I Seminário Agroecologia contra a Fome debate estratégias para enfrentar a insegurança alimentar na Bahia
Foto: Laila Brito/Ascom SDR
O Instituto Anísio Teixeira (IAT) sediou, nesta terça-feira (3) em Salvador, o I Seminário Agroecologia contra a Fome, que colocou a produção de alimentos saudáveis no centro do debate sobre o enfrentamento à fome na Bahia. A iniciativa integra o projeto Agroecologia contra a Fome, por meio do edital Viva Horta, com financiamento da Secretaria de Desenvolvimento Rural (SDR), através da Superintendência de Agricultura Familiar (SUAF).

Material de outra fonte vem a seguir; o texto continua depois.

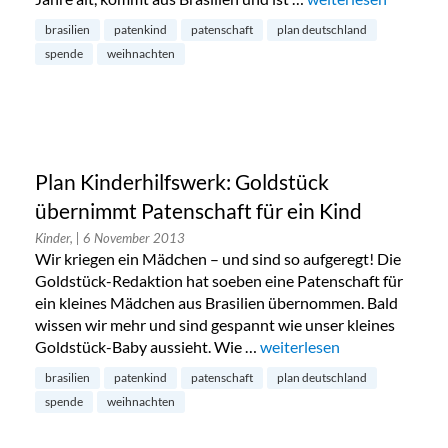
brasilien
patenkind
patenschaft
plan deutschland
spende
weihnachten
Plan Kinderhilfswerk: Goldstück
übernimmt Patenschaft für ein Kind
Kinder,
| 6 November 2013
Wir kriegen ein Mädchen – und sind so aufgeregt! Die
Goldstück-Redaktion hat soeben eine Patenschaft für
ein kleines Mädchen aus Brasilien übernommen. Bald
wissen wir mehr und sind gespannt wie unser kleines
Goldstück-Baby aussieht. Wie …
„Plan Kinderhilfswerk: Gol
weiterlesen
brasilien
patenkind
patenschaft
plan deutschland
spende
weihnachten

O encontro, realizado pelo Serviço de Assessoria a Organizações Populares (SASOP), em parceria com o Movimento dos Pequenos Agricultores (MPA), tem o objetivo de fortalecer a agricultura familiar e ampliar a produção agroecológica. A proposta reforça a integração entre Estado e sociedade, reunindo representantes do poder público, organizações da sociedade civil, pesquisadores e lideranças do campo para discutir políticas de abastecimento popular e ações estruturantes de segurança alimentar e nutricional.
Para o secretário de Desenvolvimento Rural, Osni Cardoso, “não existe política séria de combate à fome sem fortalecer a agricultura familiar. É no campo que nasce o alimento saudável, são nos territórios que se constrói autonomia produtiva e é com política pública estruturada que garantimos comida de qualidade na mesa do povo”.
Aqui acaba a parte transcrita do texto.